We designed a kill switch to control "Prometheus" and to prevent potential contamination.

One difficulty we face is how to trigger the suicide progress spontaneously at a certain time. In the medium, the bacteria are easily controlled by adding or removing regulatory factors. However, after pouring E. coli into soil, it is hard for us to control. The suicide progress needs to be activated spontaneously. Moreover, the kill switch is supposed to be “off” for a certain time in the soil, so the bacteria will gain enough time to perform its function.

Considering the problems, toxin protein MazF is the best candidate for "Prometheus" to suicide with, as well as for us to restrict the bacterial number under reasonable level.

Background

MazEF is a toxin-antitoxin module comprising mazE and mazF locating on E. coli and other pathogens' chromosome (Hanna et al, 2005). The protein product of mazF expression is a stable toxin, while mazE a labile MazF antitoxin (Hazan et al, 2004; Schusteret al., 2013). MazF is a sequence-specific mRNA endo-ribonuclease that, when triggered in response to various stresses initiates programmed cell death. The mazEF-mediated death pathway initially acts as a defense mechanism to prevent the spread of bacterial phage infection, allowing bacterial populations to behave like multicellular organisms.

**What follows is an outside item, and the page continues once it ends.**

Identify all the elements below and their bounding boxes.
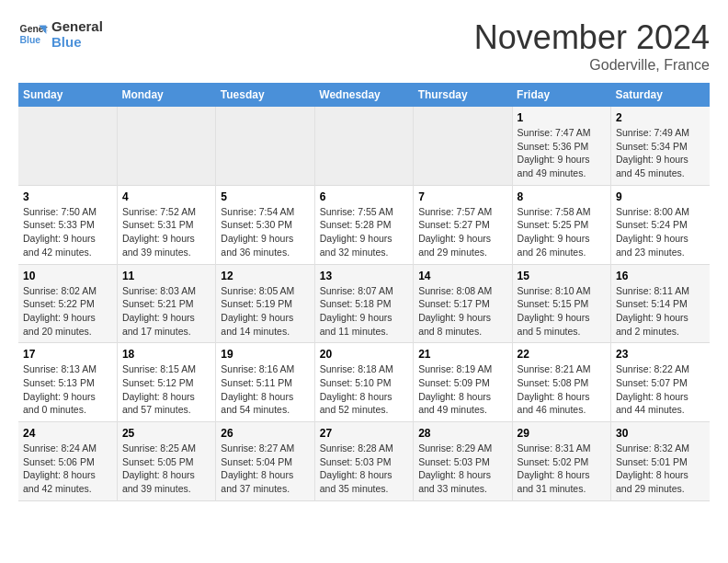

With regard to mazEF system, we designed the kill switch forE. coli.



Design:



Fig 1. Stable State





Fig 3. Node Figure



Fig 2. Killing State





Fig 4. Truth Table



We plan to establish a new E.coli strain without lacI and MazEF system gene to avoid the inference of cell itself. We will test cI background expression level to see if we need to knock out cI.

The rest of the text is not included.